• Box Office

World Box Office, November 5 -11, 2018

Christmas came in mid-November for Universal with their animated reboot of Dr. Seuss’ The Grinch taking $66 million and first place in its domestic debut. Benedict Cumberbatch lent his uncannily perfect American accent to the film’s title character, breaking new ground for English actors in American roles. The role of Cindy Lou Who is voiced by Cameron Seely, while Rashida Jones plays her widowed single mother Donna Lou Who. This year’s iteration of Dr. Seuss’ classic holiday tale is aimed at younger audiences than the year 2000’s live-action film How The Grinch Who Stole Christmas! with Jim Carrey as a creepier, more unsettling version of the title character. Grinch 2018 opened about 30% lower than its early predecessor, and with no China release scheduled will have a hard time outgrossing its older sibling in its global run.

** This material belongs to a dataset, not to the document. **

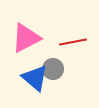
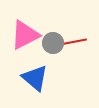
pink triangle: moved 1 px left, 3 px up
gray circle: moved 26 px up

However, the comparison turns out between those two films, The Grinch did manage to ruin the party for this weekend’s other major North American releases. World War 2 zombie flick Overlord had a tough time in Veteran’s day weekend, opening with just $10.1 million. Daniel Jovan, Wyatt Russell, and John Magaro star as a squad of paratroopers who crash land in a Nazi laboratory that is on the verge of mass-producing flesh-eating SS zombies for Hitler’s army. This J.J. Abrams-produced genre mash-up landed with $9.2 million in 52 foreign territories, the biggest of which was Russia at $1.4 million. Global sales now total $19.3 million, just over half of its reported $38 million production budget. With a plot seemingly tailor-made for casual late night viewing on SVOD platforms, this film looks likely to turn into a modest success for Paramount Pictures.

Going down the list, the next new entrant to the domestic market lost even more of its goodies to the current green skinned box office champ. The Girl in the Spiderweb, a $48 million series reboot attempt from Sony, took just $8 million in the US and $14.25 million worldwide in its 50-territory debut. Claire Foy stars as Lisbeth Salander, the anarchist hacker protagonist of the hit Swedish Millennium series of novels and films, whose last appearance in a US production was 2011’s David Fincher directed The Girl with the Dragon Tattoo. Spider’s Web picks up several years and two novels worth of adventures after the events in Dragon Tattoo, and actually was adapted from a book that was written 11 years after the series’ creator, Stieg Larsson, a left-leaning investigative journalist, died of a heart attack at the age of 50 in 2014. Uruguayan horror specialist Fede Alvarez directs this film adapted from a novel of the same name by David Lagercrantz, whose previous best-known work is the biography of soccer star Zlatan Ibrahimovic.

In holdover news Venom had a massive $111 debut in China, breaking expectations in the country’s recently slowed down box office climate and jumped to $675.5 worldwide. Bohemian Rhapsody meanwhile added another $95 million global and has a cume of $285 million after two weeks in theaters. Disney’s The Nutcracker and the Four Realms meanwhile has yet to clear the century mark after two sessions in domestic and foreign release. It added $13.5 million for a worldwide cume of $96.6 million.